Monday, August 22 @ 1909

I think it was April, 2011, when P. and Josiah and I went to Paris, France, to catch a train to St. Nazaire.  Did I already tell you that on the appointed day we showed up at the Gare d L’Est about 30 minutes early to find our train to the coast.  We found the train, slipped into the car, found comfortable seats, and settled in for a wait.  The time for our train’s departure came and went.  I looked out the window.  Nobody there.  It dawned on me.  Whoa.  Wrong train.

Thanks to our grandson, Josiah, who figured out that we needed to find a ticket window with a British flag (signifying English was spoken).  The woman told us that we had one chance to trade our ticket for another.  If we paid a huge sum.  We paid the sum, lined up for the correct train, and squeezed in.

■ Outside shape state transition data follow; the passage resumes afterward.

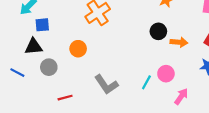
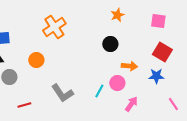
orange arrow: (179, 42) -> (129, 66), moved

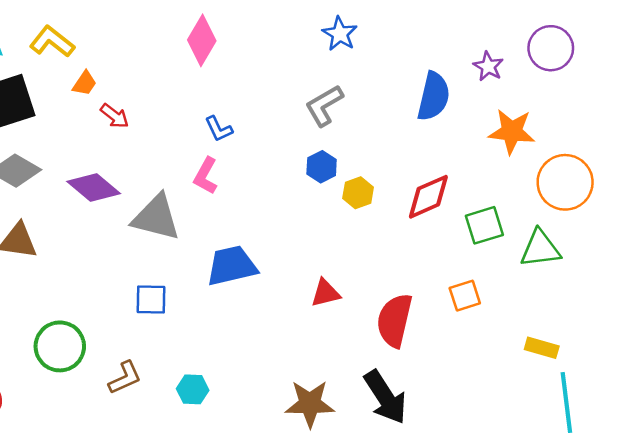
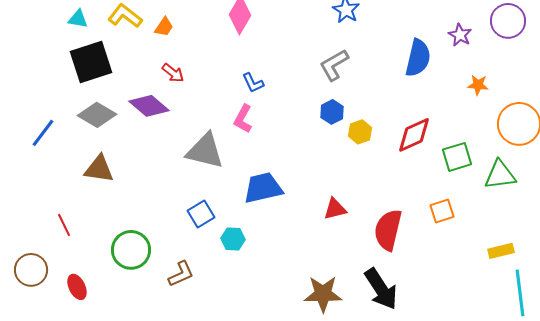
orange trapezoid: (85, 83) -> (164, 27), moved
orange star: (512, 132) -> (478, 85), size x0.6
purple diamond: (94, 188) -> (149, 106), moved
blue square: (151, 300) -> (201, 214), turned -32
yellow rectangle: (542, 348) -> (501, 251), turned -30
cyan hexagon: (193, 389) -> (233, 239), moved

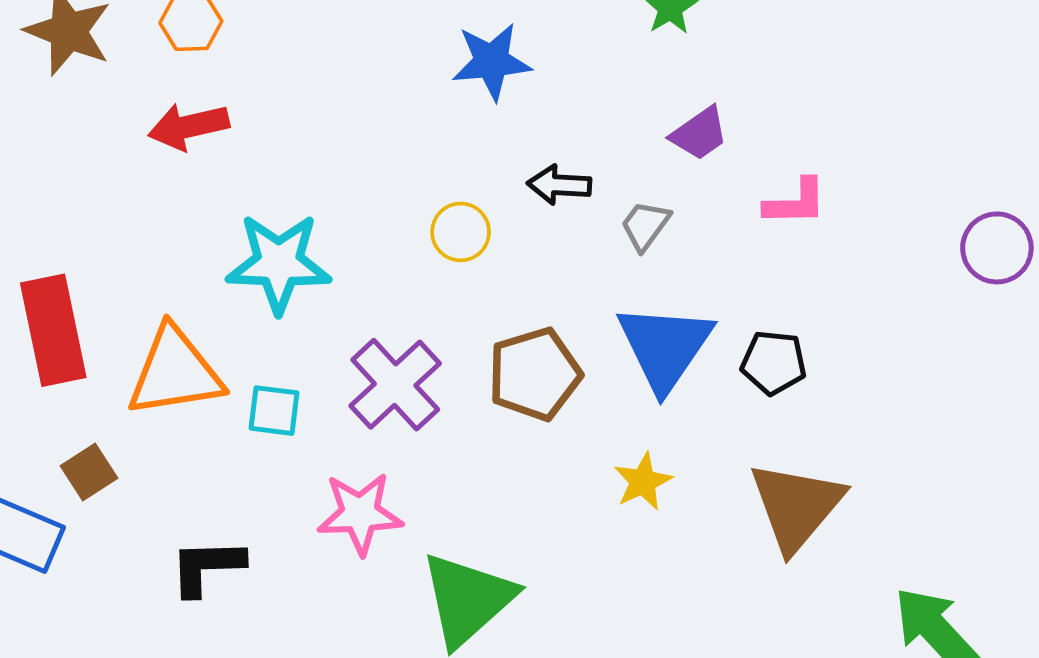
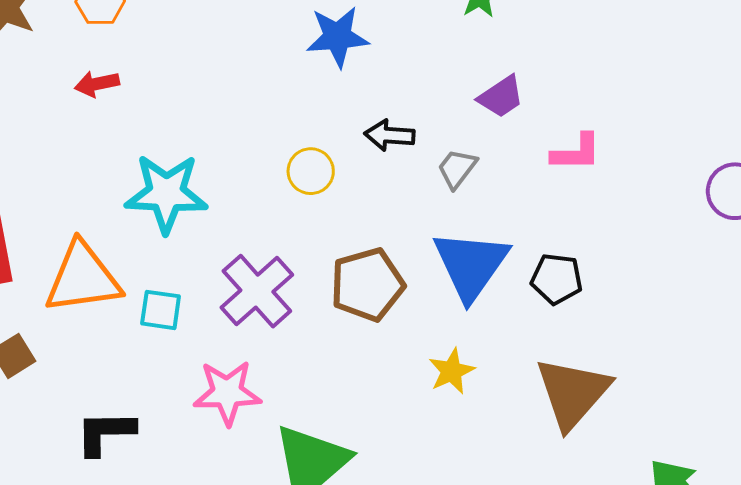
red arrow: (189, 126) -> (97, 84), size x0.7

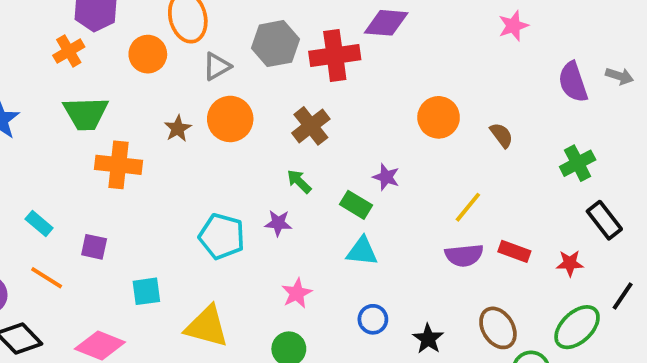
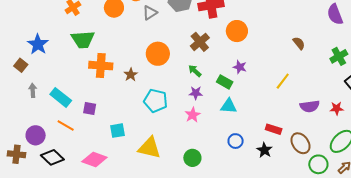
orange circle: (439, 117) -> (237, 31), moved
orange circle: (230, 119) -> (158, 54), moved
brown star: (178, 129) -> (131, 75), moved
purple star: (278, 223) -> (196, 93), moved
cyan rectangle: (39, 224) -> (61, 97), size x1.5
red rectangle: (514, 251) -> (274, 129), moved
purple semicircle: (464, 255) -> (310, 106), moved
pink star: (297, 293) -> (193, 115), moved

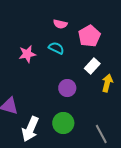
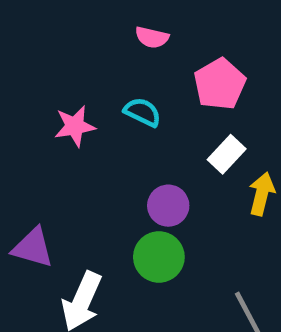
pink semicircle: (60, 24) -> (152, 37), moved
green circle: (63, 123) -> (159, 257), moved

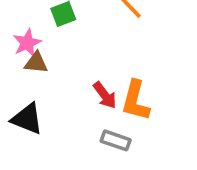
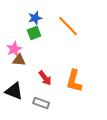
red arrow: (105, 95) -> (45, 78), moved
gray rectangle: (116, 140) -> (41, 103), moved

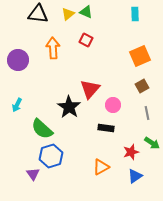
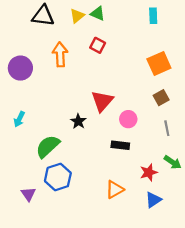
black star: (69, 107) -> (78, 121), size x0.6
green semicircle: (42, 129) -> (48, 146), turned 95
purple triangle: (33, 174) -> (28, 194), moved

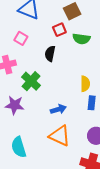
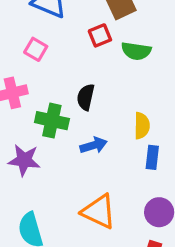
black semicircle: (50, 54) -> (86, 97), moved
green cross: (31, 81) -> (52, 121), turned -30
blue arrow: (58, 109) -> (94, 145), moved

The train took us out of Paris, out into the countryside.  Oh, I remember seeing many a stonewall with sort of good-natured graffiti sprayed all around.  Then more stone walls.  More graffiti.  Eventually we came to countrysides with farms

I remember a farm with a tractor.  Most of the farms looked small, but I don’t remember seeing much livestock.  Just telephone poles, occasionally big barns, large white buildings, I gave Josiah my camera and asked him to take a few pictures.  He didn’t look enthusiastic, so I assured him that he could take as many photographs as he wanted.  Result?  Hundreds of pictures from the train, mostly blurred green from the April countryside.  Exactly what I’d hoped for.

Eventually we reached a station where we would be required to detrain, find another train, and entrain.  This proved to be too much.  I believe Josiah asked a trainman who hustled us away from where we had been heading and toward another place where we caught a train.

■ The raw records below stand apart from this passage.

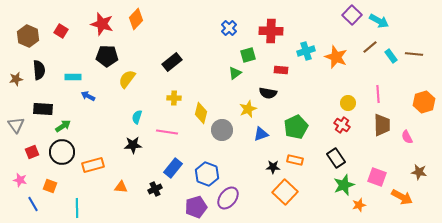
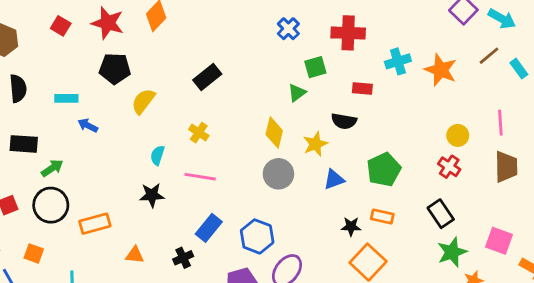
red square: (61, 31) -> (61, 26), moved
yellow cross: (174, 98) -> (199, 133), moved, turned 32
yellow diamond: (201, 113) -> (274, 133), moved

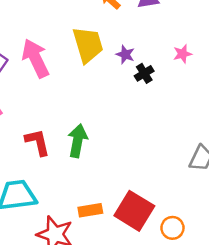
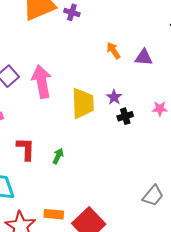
yellow trapezoid: (88, 45) -> (83, 103), moved
green arrow: (78, 141) -> (58, 156), size x0.6

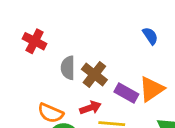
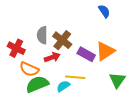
red cross: (35, 41) -> (16, 48), moved
red arrow: (90, 108) -> (52, 57), moved

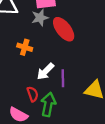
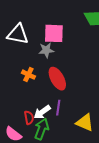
red ellipse: (64, 29) -> (57, 79), moved
white arrow: (45, 71) -> (42, 112), moved

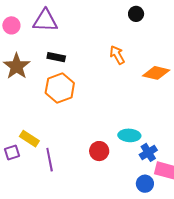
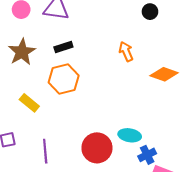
black rectangle: (56, 57) -> (63, 47), turned -36
yellow rectangle: (29, 139) -> (29, 103), moved
red circle: (99, 151) -> (97, 148), size x1.5

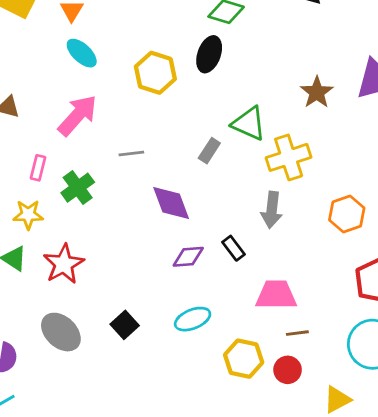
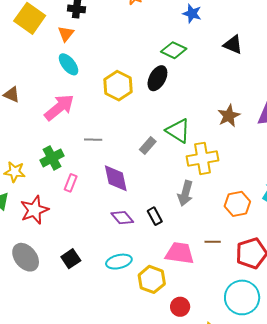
pink rectangle: (38, 168) -> (71, 183), moved
purple diamond: (188, 257) -> (122, 218), turned 45
brown line: (297, 333) -> (213, 242), moved
yellow hexagon: (244, 359) -> (152, 279), moved

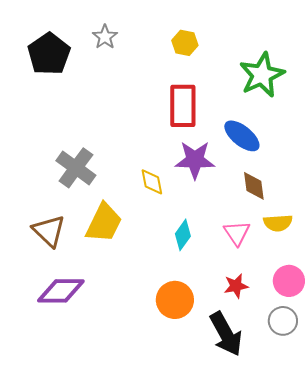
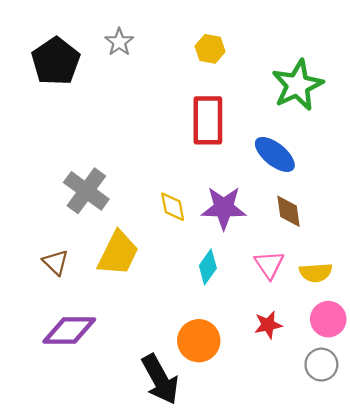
purple star: (195, 160) -> (224, 208), moved
yellow semicircle: (278, 223) -> (316, 273), moved
brown triangle: (49, 231) -> (56, 262), size x0.7
black arrow: (226, 334) -> (160, 379), moved

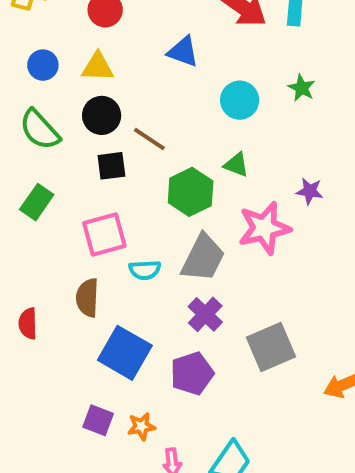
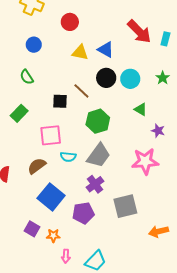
yellow triangle: (98, 67) -> (80, 52), moved
black circle: (102, 115) -> (106, 78), moved
green semicircle: (40, 130) -> (27, 77), size x0.7
green triangle: (236, 165) -> (141, 109), moved
pink star: (264, 228) -> (145, 161), moved
brown semicircle: (87, 298) -> (37, 166), turned 42

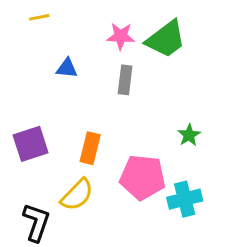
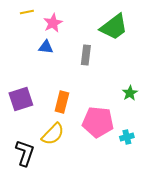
pink star: (121, 36) -> (53, 23), moved, turned -30
cyan cross: (185, 199) -> (127, 137), size x0.6

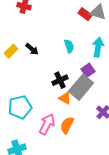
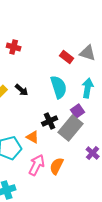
red rectangle: (85, 14) -> (67, 57), moved
cyan semicircle: (69, 46) -> (59, 87), size x1.6
orange triangle: (65, 98) -> (33, 137), moved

I almost forgot that we found a WC for men, and another WC for women.  Also we found a place to purchase some bread and probably some cheese and perhaps some fruit.  These things gave us the strength to continue our journey.

Throughout all of these adventures Josiah kept steering his grandparents toward St. Nazaire.  Toward the goal of the trip.

Why St. Nazaire?

Did I remember to tell you that St. Nazaire was one of two submarine bases held by the Nazis during World War II?  My uncle Carl’s 66th division got orders to contain the Nazis within the bases at St. Nazaire and Lorient.  Unfortunately, my uncle Carl Bonde was not with the rest of the division.  He vanished when his troopship was torpedoed on Christmas Eve, 1944.

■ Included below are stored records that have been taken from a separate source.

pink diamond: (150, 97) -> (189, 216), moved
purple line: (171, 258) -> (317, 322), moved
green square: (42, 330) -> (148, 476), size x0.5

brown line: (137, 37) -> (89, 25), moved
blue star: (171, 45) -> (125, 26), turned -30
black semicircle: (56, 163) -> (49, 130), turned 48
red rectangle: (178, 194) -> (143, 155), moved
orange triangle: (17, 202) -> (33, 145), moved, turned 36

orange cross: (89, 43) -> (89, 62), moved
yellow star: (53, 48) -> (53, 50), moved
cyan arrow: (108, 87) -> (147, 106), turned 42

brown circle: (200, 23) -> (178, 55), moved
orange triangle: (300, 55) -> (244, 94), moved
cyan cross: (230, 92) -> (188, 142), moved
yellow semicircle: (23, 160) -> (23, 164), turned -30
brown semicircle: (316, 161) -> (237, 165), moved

When I had been to the final reunion of Carl’s army company in 2006, the old men there told me about their duty during WWII was to contain the Germans who were holed up in the impregnable fortresses at St. Nazaire and Lorient.  I chose St. Nazaire to visit because of one of the old veterans, Wally Merza, who told me about the museum there where he donated his Army uniform.  I had a photo of Wally in my pocket.

I ended up seeing Wally’s uniform at a museum called, “The Grand Blockhouse,” or “Le Grand Blockhaus,” at La Baule.  Turns out La Baule is a famous beach in France, something like Miami Beach in the U.S.A.   Josiah, P. and I took a taxi to the Grand Blockhouse and saw La Baule.  We saw riders on horseback galloping on the beach.  Jacques Tati staged his great films about Monsieur Hulot there.

You know, we never did visit the submarine pens at St. Nazaire, but I got photographs from the Internet.

We did enjoy visiting the museum and we enjoyed allowing Josiah to steer us back to Paris. April in Paris.  And many more of his photographs.